Code Conversion: UTF-8 BOM to GBK

Source: Internet
Author: User

Recently because of an experiment, the encoding format of the text file is GBK or gb2312, and the source data is a lot of encoding formats, some are GBK, some are UTF-8, so it is not easy to use tools to directly convert, manual is not desirable, so I plan to write a program, can read the UTF-8 file, change the encoding, and then write another file, save as GBK format.

I have read many examples on the Internet and checked Python APIs. I found that they are incomplete because I did not consider BOM or Bom. It is also said that codecs. encodedfile (...) has been used for many times, and conversion from BOM to GBK fails.

Let's take a look at my experiment process.

1. UTF-8 without BOM to GBK

First, use ultraedit to create a text file, coexist for the UTF-8 without a bomformat, I call “u8.txt ", the content is" try this ", with a carriage return line, and the characters with spaces, in order to locate;

Second, write code for testing:

Import codecs

F = open ("u8.txt", "R ");
Data = f. Read ();
Print repr (data)
Print data. Decode ("UTF-8"). encode ("GBK ")

S = '/xe8/xbf/x99/xe4/xb8/xa ';
Print S. Decode ("UTF-8"). encode ("GBK ")
F. Close ();

Run the command to view the result:

According to the output can be seen, the first line is 4 characters of UTF-8 encoding, each character occupies 3 bytes, followed by a line break; the second line is encoded as GBK after printing results, it indicates that there is no problem in encoding conversion. Note that the content of string S is the byte encoding of the last two characters that I have manually captured, that is, "This character". After S is decoded and then encoded into GBK, output successfully.

Therefore, it is easy to convert Bom-free UTF-8 into GBK.

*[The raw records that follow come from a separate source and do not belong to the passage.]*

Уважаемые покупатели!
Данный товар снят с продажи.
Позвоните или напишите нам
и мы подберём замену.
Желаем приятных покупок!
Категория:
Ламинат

2. Transfer UTF-8 with BOM to GBK

First, you still need to use ultraeditto create a new character file, but it is saved as the symbol 8. Here there is a bomformat, And I am character TXT. The content is "the old child does not believe it can not be converted". It is also a space to locate characters. The result is:

An error occurred! Note that we cannot use GBK encoding for 0 bytes. Then we can look at the displayed encoding sequence and find that the first six bytes are connected together, but our strings are clearly separated by spaces! What's going on ?! By checking Wikipedia, we found that:

The original "/XeF/xbb/xbf" is the BOM of the UTF-8! Does this BOM cause code conversion failure? You can copy the content after BOM as the content of string S and write the code for testing. The Code is as follows:

S = '/xe8/X80/x81/xe5/XAD/x90/xe4/xb8/x8d/xe4/xbf/xA1/xe8/xbd/xac/xe4/xb8/x8d/ xe8/xbf/x87/xe6/x9d/xa5/N'

Print S. Decode ("UTF-8"). encode ("GBK ")
After the operation, the conversion is successful. That is to say, as long as the BOM can be removed before the conversion, the conversion is successful.
Based on the above experiences, I wrote the following code for testing:

Code Description: BOM refers to the content of the first three bytes of the file. codecs. bom_utf8 represents the UTF-8 BOM Byte encoding, as mentioned earlier. The IF statement determines whether it is in utf8 BOM format. If yes, we will read the file from the first byte of the file to avoid Bom, then convert the file, and finally output it successfully.

The Line "NOTE" in the Code prints out the byte encoding. It can be seen that the character has been converted to the 2 bytes per character GBK encoding format.

Conclusion: only the utf8 format is written here. The UTF16 principle is the same, but the BOM of UTF16 contains only two bytes. The above BOM diagram is shown. To sum up, it is easy to convert utf8 to GBK because all characters correspond to each other. It is only because the BOM makes the problem more troublesome, but it is not complicated to understand the principle.

Contact Us

The content source of this page is from Internet, which doesn't represent Alibaba Cloud's opinion; products and services mentioned on that page don't have any relationship with Alibaba Cloud. If the content of the page makes you feel confusing, please write us an email, we will handle the problem within 5 days after receiving your email.

If you find any instances of plagiarism from the community, please send an email to: info-contact@alibabacloud.com and provide relevant evidence. A staff member will contact you within 5 working days.

A Free Trial That Lets You Build Big!

Start building with 50+ products and up to 12 months usage for Elastic Compute Service

  • Sales Support

    1 on 1 presale consultation

  • After-Sales Support

    24/7 Technical Support 6 Free Tickets per Quarter Faster Response

  • Alibaba Cloud offers highly flexible support services tailored to meet your exact needs.